Tell me that picture of the two candidates won't be in the Andy Warhol museum someday.
I just hope the Democratic Party isn't investing too much hope in its recent attacks against Ron Johnson for holding stock in Chinese companies. It doesn't take an expert in trade policy to know that anybody with a big portfolio is going to have foreign interests -- all you have to do is look at the tag on the tongue of those fresh Nikes. And if we're going to play the human rights game (I wish it were played more often) then ask Nancy Pelosi why she owns over $100,000 of stock in a company who abided by Chinese censorship demands and even turned names of trouble-doers over to the government.
The Democrats are not misguided in their attempts to sell Feingold's brand as an advocate for the everyday worker. He is one. He can blend his message on trade, bailouts and personal ethics (not accepting pay raises or earmarks) well into an effective contrast with Ron Johnson's big business background (it is not a small business). If he can poise himself as the victim of a barrage of bitterness from Wall Street interests, he just might be able to win the sympathy of some swing voters who might otherwise have voted for the GOP based on their frustration with the economy.
But so far the Dems have been sloppy. They're throwing everything they've got against Johnson and hoping that something sticks. The problem is that most people don't know anything about Johnson. He's just a random guy who the GOP won't let out in the public. Over-the-top attacks against a political newcomer might strike voters as unwarranted and desperate. Instead of putting words in Johnson's mouth, why don't they ask voters a simple question: Who is Ron Johnson?
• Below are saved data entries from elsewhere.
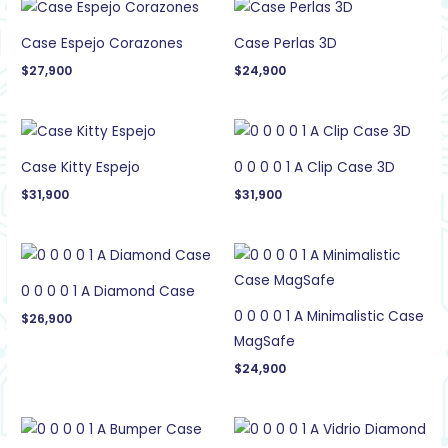
Case Espejo Corazones
Case Perlas 3D
$
27,900
$
24,900
Case Kitty Espejo
0 0 0 0 1 A Clip Case 3D
$
31,900
$
31,900
0 0 0 0 1 A Diamond Case
0 0 0 0 1 A Minimalistic Case
$
26,900
MagSafe
$
24,900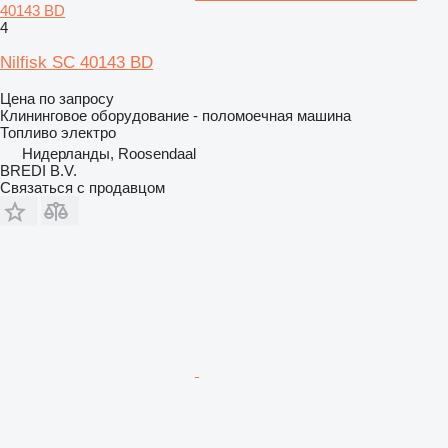
40143 BD
4
Nilfisk SC 40143 BD
Цена по запросу
Клининговое оборудование - поломоечная машина
Топливо
электро
Нидерланды, Roosendaal
BREDI B.V.
Связаться с продавцом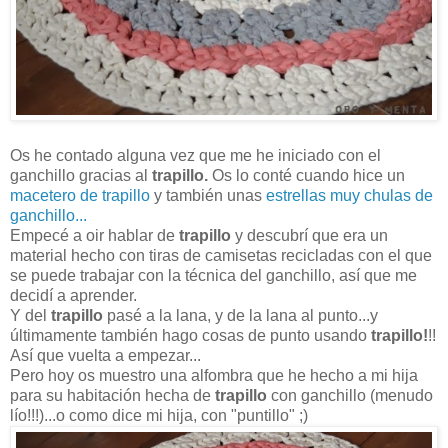
Os he contado alguna vez que me he iniciado con el
ganchillo gracias al
trapillo.
Os lo conté cuando hice un
macetero de trapillo
y también unas
estrellas muy chulas de
ganchillo...
Empecé a oir hablar de
trapillo
y descubrí que era un
material hecho con tiras de camisetas recicladas con el que
se puede trabajar con la técnica del ganchillo, así que me
decidí a aprender.
Y del
trapillo
pasé a la lana, y de la lana al punto...y
últimamente también hago cosas de punto usando
trapillo!
!!
Así que vuelta a empezar...
Pero hoy os muestro una alfombra que he hecho a mi hija
para su habitación hecha de
trapillo
con ganchillo (menudo
lío!!!)...o como dice mi hija, con "puntillo" ;)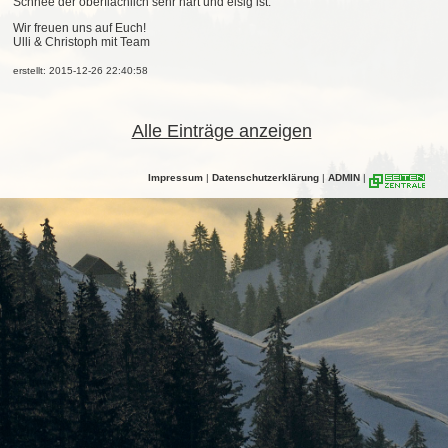
Schnee der oberflächlich sehr hart und eisig ist.
Wir freuen uns auf Euch!
Ulli & Christoph mit Team
erstellt: 2015-12-26 22:40:58
Alle Einträge anzeigen
Impressum
|
Datenschutzerklärung
|
ADMIN
|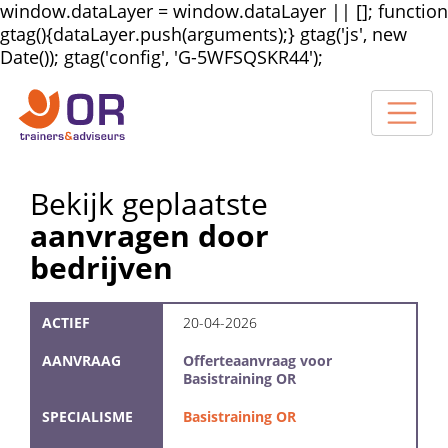
window.dataLayer = window.dataLayer || []; function
gtag(){dataLayer.push(arguments);} gtag('js', new
Date()); gtag('config', 'G-5WFSQSKR44');
Bekijk geplaatste
aanvragen door
bedrijven
ACTIEF
20-04-2026
AANVRAAG
Offerteaanvraag voor
Basistraining OR
SPECIALISME
Basistraining OR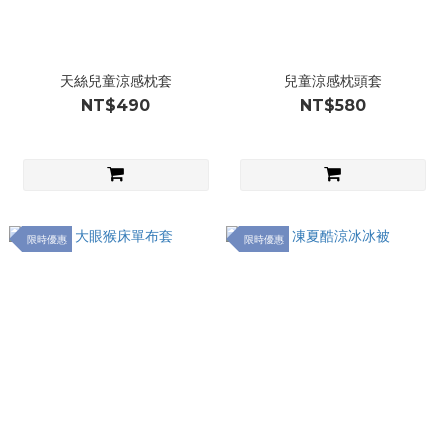
天絲兒童涼感枕套
兒童涼感枕頭套
NT$490
NT$580
限時優惠
限時優惠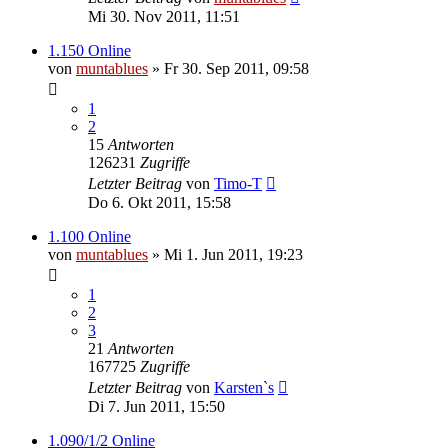
Mi 30. Nov 2011, 11:51
1.150 Online
von
muntablues
» Fr 30. Sep 2011, 09:58
1
2
15
Antworten
126231
Zugriffe
Letzter Beitrag
von
Timo-T
Do 6. Okt 2011, 15:58
1.100 Online
von
muntablues
» Mi 1. Jun 2011, 19:23
1
2
3
21
Antworten
167725
Zugriffe
Letzter Beitrag
von
Karsten`s
Di 7. Jun 2011, 15:50
1.090/1/2 Online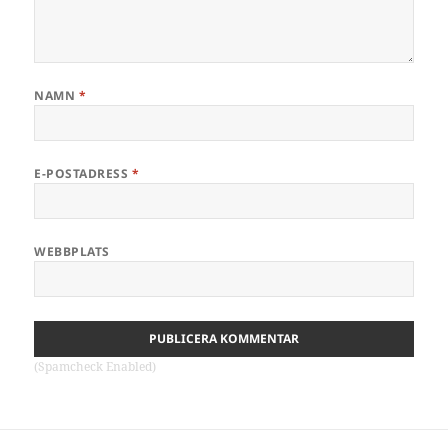
NAMN
*
E-POSTADRESS
*
WEBBPLATS
(Spamcheck Enabled)
Inläggsnavigering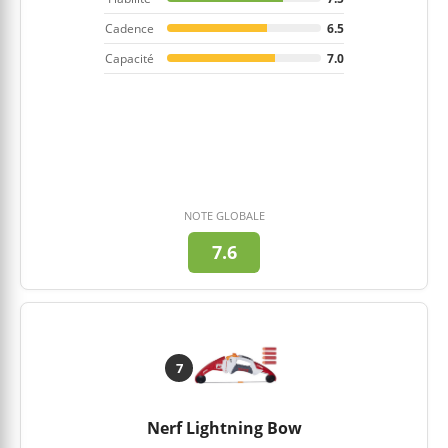
Cadence
6.5
Capacité
7.0
NOTE GLOBALE
7.6
7
Nerf Lightning Bow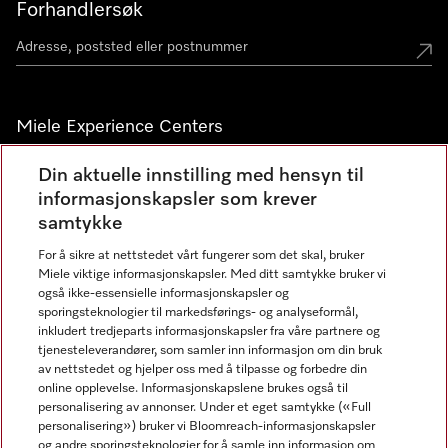
Forhandlersøk
Miele Experience Centers
Miele Experience Center Nesbru
Din aktuelle innstilling med hensyn til
informasjonskapsler som krever
Miele Outlet Nesbru
samtykke
For å sikre at nettstedet vårt fungerer som det skal, bruker
Nyhetsbrev
Miele viktige informasjonskapsler. Med ditt samtykke bruker vi
også ikke-essensielle informasjonskapsler og
sporingsteknologier til markedsførings- og analyseformål,
inkludert tredjeparts informasjonskapsler fra våre partnere og
tjenesteleverandører, som samler inn informasjon om din bruk
av nettstedet og hjelper oss med å tilpasse og forbedre din
online opplevelse. Informasjonskapslene brukes også til
personalisering av annonser. Under et eget samtykke («Full
personalisering») bruker vi Bloomreach-informasjonskapsler
og andre sporingsteknologier for å samle inn informasjon om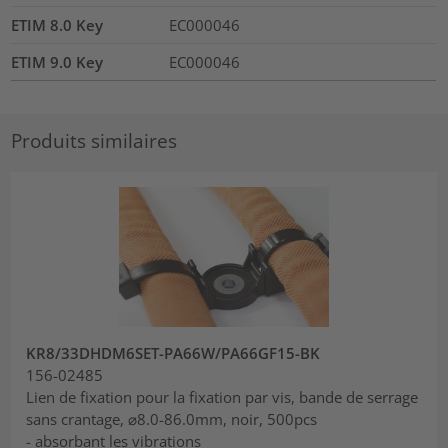
ETIM 8.0 Key
EC000046
ETIM 9.0 Key
EC000046
Produits similaires
KR8/33DHDM6SET-PA66W/PA66GF15-BK
156-02485
Lien de fixation pour la fixation par vis, bande de serrage
sans crantage, ⌀8.0-86.0mm, noir, 500pcs
- absorbant les vibrations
What does he stand for? Why won't he talk to the media or the people? Why has he switched his positions on several key issues? Don't the people deserve to know?
And they're forgetting to highlight the contrast that Feingold offers. Let him offer his personal narrative, about how he has stood up to Wall St interests, to big government encroachments on our liberty in the wake of 9/11, and how he, like most Wisconsinites, pays the income tax, and has never received special treatment from government. He doesn't even need to mention Johnson's name -- the implicit attack will be clear to the voters, and it won't come off as mean spirited or strategic.